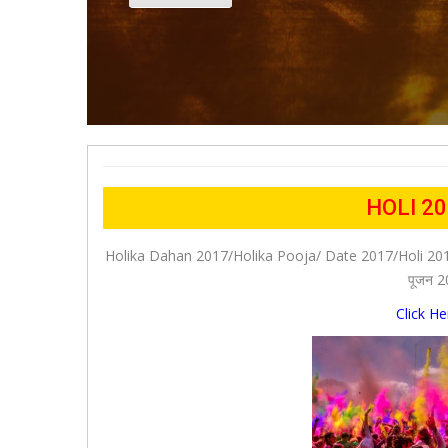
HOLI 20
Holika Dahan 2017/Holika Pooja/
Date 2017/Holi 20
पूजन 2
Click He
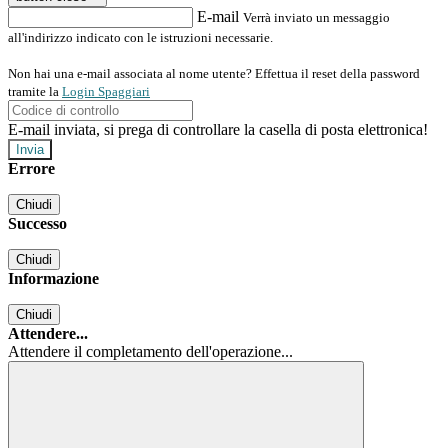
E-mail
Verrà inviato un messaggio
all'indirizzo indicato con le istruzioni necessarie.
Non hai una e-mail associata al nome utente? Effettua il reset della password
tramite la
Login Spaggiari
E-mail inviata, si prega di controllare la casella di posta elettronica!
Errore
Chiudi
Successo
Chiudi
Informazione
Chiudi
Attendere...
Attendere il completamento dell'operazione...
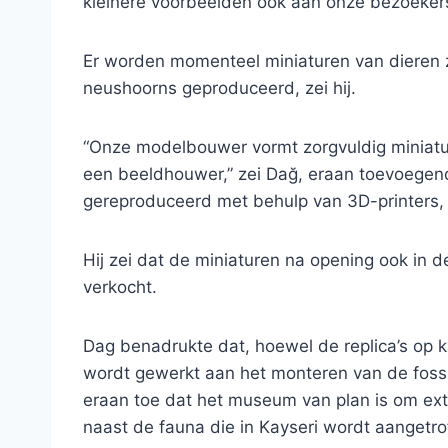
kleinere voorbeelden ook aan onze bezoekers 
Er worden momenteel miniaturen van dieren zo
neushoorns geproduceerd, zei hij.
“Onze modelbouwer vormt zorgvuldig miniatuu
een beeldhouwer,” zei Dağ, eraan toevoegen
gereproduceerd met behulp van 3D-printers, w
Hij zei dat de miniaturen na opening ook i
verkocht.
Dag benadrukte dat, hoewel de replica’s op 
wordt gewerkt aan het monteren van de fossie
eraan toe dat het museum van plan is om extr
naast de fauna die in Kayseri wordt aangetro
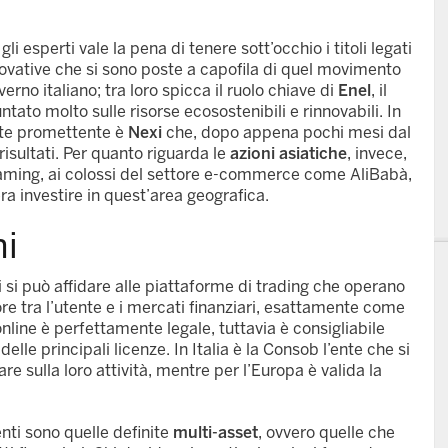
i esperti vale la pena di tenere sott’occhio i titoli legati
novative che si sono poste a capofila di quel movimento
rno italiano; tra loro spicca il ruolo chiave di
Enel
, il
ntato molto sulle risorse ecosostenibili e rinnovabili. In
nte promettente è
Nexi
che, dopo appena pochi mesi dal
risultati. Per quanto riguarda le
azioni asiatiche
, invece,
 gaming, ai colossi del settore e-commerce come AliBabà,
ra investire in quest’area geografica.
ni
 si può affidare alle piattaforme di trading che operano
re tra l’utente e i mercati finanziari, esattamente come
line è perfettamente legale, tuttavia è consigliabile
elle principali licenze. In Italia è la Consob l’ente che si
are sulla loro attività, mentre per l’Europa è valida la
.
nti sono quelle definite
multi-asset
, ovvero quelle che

══════

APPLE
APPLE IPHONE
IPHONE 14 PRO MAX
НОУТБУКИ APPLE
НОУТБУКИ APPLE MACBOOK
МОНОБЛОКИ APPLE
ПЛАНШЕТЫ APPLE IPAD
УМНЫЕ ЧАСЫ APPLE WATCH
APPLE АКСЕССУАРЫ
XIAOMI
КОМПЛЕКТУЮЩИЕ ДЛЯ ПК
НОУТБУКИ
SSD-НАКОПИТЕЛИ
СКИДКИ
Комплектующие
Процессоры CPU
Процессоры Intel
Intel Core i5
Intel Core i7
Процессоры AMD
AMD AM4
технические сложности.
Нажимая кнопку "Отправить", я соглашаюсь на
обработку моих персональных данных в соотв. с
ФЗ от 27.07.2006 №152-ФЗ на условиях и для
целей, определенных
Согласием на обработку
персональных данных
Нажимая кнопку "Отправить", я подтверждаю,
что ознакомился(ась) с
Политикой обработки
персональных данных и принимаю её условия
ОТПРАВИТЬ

══════

Action item.
For the string "персональных", return every line of the data where it appears.

Answer area.
обработку моих персональных данных в соотв. с
персональных данных
персональных данных и принимаю её условия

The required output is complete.